Worth the risk? Only the individual can tell...


----------



## JimKE (Oct 28, 2016)

I'm really not concerned much with the implications if an "undocumented driver" gets into an accident.

What I am concerned about is the possibility of people driving who have not had:

County criminal history checks
State criminal history checks
Federal criminal history checks
State sexual predator list checks
DHS watchlist checks
Driving history checks
Presumably the car has been inspected, the registration is current and legit, and all the rest. But if some guy is driving under an authorized driver's name (and picture), how do we know they're not a dangerous criminal or a perv?

My concern is first for the safety of pax, and secondly for the integrity of the process. If people are allowed to drive without the backgrounds, is it any wonder there are so many ants out there? And especially at MIA?

I see lots of reasons why Uber might look the other way -- onboarding targets/bonuses, leasing opportunities for vehicles, etc, etc. There is a *lot* of money in this business which has nothing to do with A to B.

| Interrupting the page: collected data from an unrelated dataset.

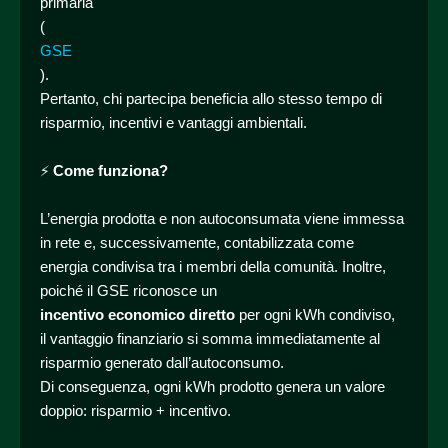
primaria
(
GSE
).
Pertanto, chi partecipa beneficia allo stesso tempo di
risparmio, incentivi e vantaggi ambientali.
⚡
Come funziona?
L’energia prodotta e non autoconsumata viene immessa
in rete e, successivamente, contabilizzata come
energia condivisa tra i membri della comunità. Inoltre,
poiché il GSE riconosce un
incentivo economico diretto
per ogni kWh condiviso,
il vantaggio finanziario si somma immediatamente al
risparmio generato dall’autoconsumo.
Di conseguenza, ogni kWh prodotto genera un valore
doppio: risparmio + incentivo.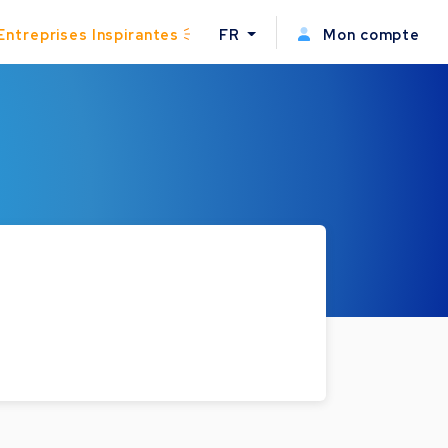
Entreprises Inspirantes
FR
Mon compte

And if someone were inclined to push the envelope, God knows Miami is the place where that would happen!


----------



## Reversoul (Feb 8, 2016)

Like riders are ones to talk. I can't count the number of times I've picked up pax that aren't the account holders.


----------



## simpsonsverytall (Nov 6, 2015)

Always use a pax cam when riding in an Uber.


----------



## JimKE (Oct 28, 2016)

Reversoul said:


> Like riders are ones to talk. I can't count the number of times I've picked up pax that aren't the account holders.


First of all, you don't have to take them. That was *your choice*...not a weakness in the system.

Secondly, nobody makes any representations about whether _pax_ might be risky to pick up.

But Uber DOES make a huge deal out of all the background checking they do on their drivers.

The* "safe ride"* idea is the core of ridesharing. Cheap, safe, convenient -- that's ridesharing. Take "safe" out of that equation and the whole picture changes.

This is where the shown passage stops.